Thursday, 23 December 2010

Fantastic Mr Fox



Braehead Arena Glasgow 05/03/2009 Davis Cup Great Britain vs Ukraine As wintry weather returns to the UK a Fox arrives early at Braehead Arena, Glasgow presumably to collect his tickets for Great Britain's Europe/Africa Zone Group I Tie. With the weather in Ukraine currently minus 1 degree and snow forecast - the Ukraine team should feel at home! Photo Patrick McCann/Fotosports International
I saw a fox the other night.  I was down in the kitchen  at 4.00 a.m.,  marveling at how cold the tiled floor felt under my bare feet and how bright the moonlight was on the snow in the back garden. Then as I stared through the kitchen window I saw a shadow – maybe more an outline than a shadow – moving from the middle of the garden to the line of cursed Castlewellan Golds that separate my garden from the man next door’s.  Two things told me immediately it was a fox: the low-slung movement of the creature – it went forward in an unhurried way, head thrust out, rest of the body following; and the tail, normally bushy but tonight, with the temperature around -10 C, the shape of a small Christmas tree.  It wasn’t rushing but it wasn’t dawdling either – heading back to its den, maybe, after a night hunting for food.  I imagined the bright eyes, the sharp snout, the small vicious teeth: a complex, ruthless, family-centered creature.

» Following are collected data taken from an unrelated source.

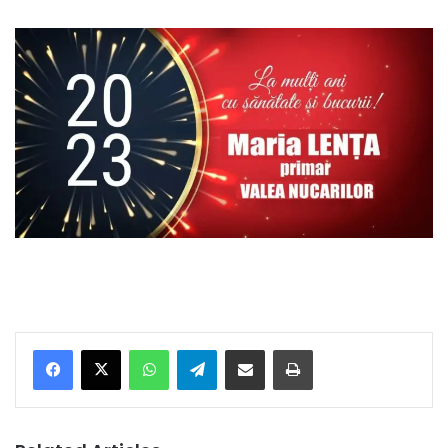
Facebook
X
WhatsApp
Telegram
Share via Email
Print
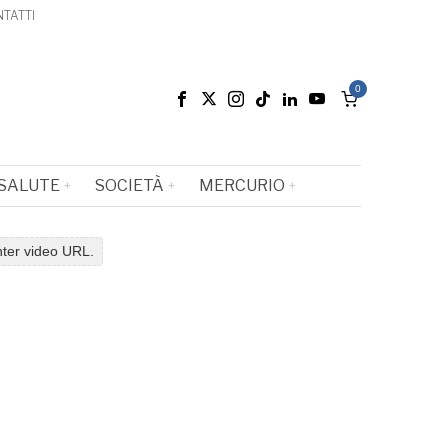
TATTI
0
SALUTE
SOCIETÀ
MERCURIO
nter video URL.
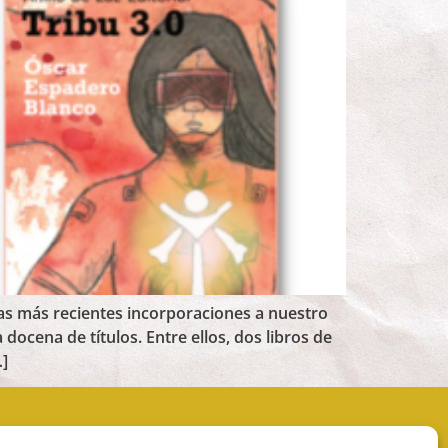
s más recientes incorporaciones a nuestro
ocena de títulos. Entre ellos, dos libros de
…]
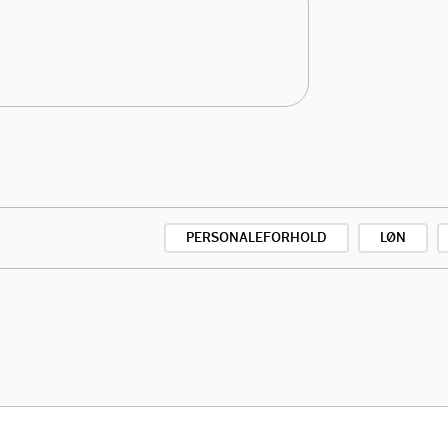
PERSONALEFORHOLD
LØN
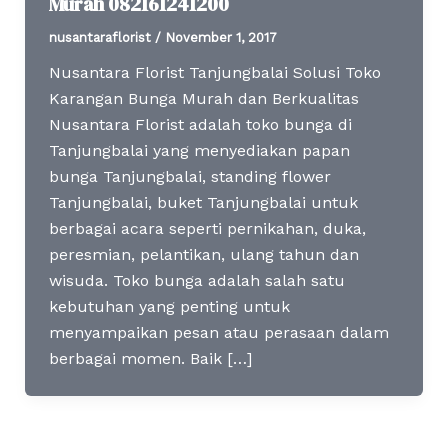
Murah 082161241200
nusantaraflorist
/
November 1, 2017
Nusantara Florist Tanjungbalai Solusi Toko
Karangan Bunga Murah dan Berkualitas
Nusantara Florist adalah toko bunga di
Tanjungbalai yang menyediakan papan
bunga Tanjungbalai, standing flower
Tanjungbalai, buket Tanjungbalai untuk
berbagai acara seperti pernikahan, duka,
peresmian, pelantikan, ulang tahun dan
wisuda. Toko bunga adalah salah satu
kebutuhan yang penting untuk
menyampaikan pesan atau perasaan dalam
berbagai momen. Baik […]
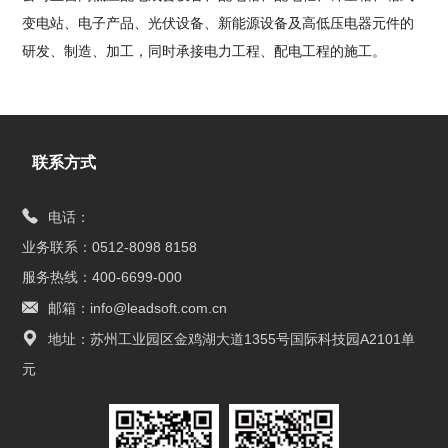
变电站、电子产品、光伏设备、新能源设备及高低压电器元件的
研发、制造、加工，同时承接电力工程、配电工程的施工。
联系方式
电话：
业务联系：0512-8098 8158
服务热线：400-6699-000
邮箱：info@leadsoft.com.cn
地址：苏州工业园区金鸡湖大道1355号国际科技园A2101单
元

The God who made this animal left no room for sentimentality or anthropomorphism.  This was closer to William Blake’s ‘Tiger, Tiger, burning bright/In the forests of the night’ – a thing of wild, untamable, dangerous beauty.  In the morning I saw where he’d come into the garden through a small gap in the hedge between me and my neighbour on the other side. His tracks in the snow were small, measured, unstoppable.

1 comment:

  1. Lovely description of a fox in movement.

    In 1996 I encountered a fox and a magpie, outside our little cabin, in the Interior of B.C. The fox was circling our garbage and the magpie was flying around harassing it. Eventually the fox trotted off, with a quick glance over its shoulder.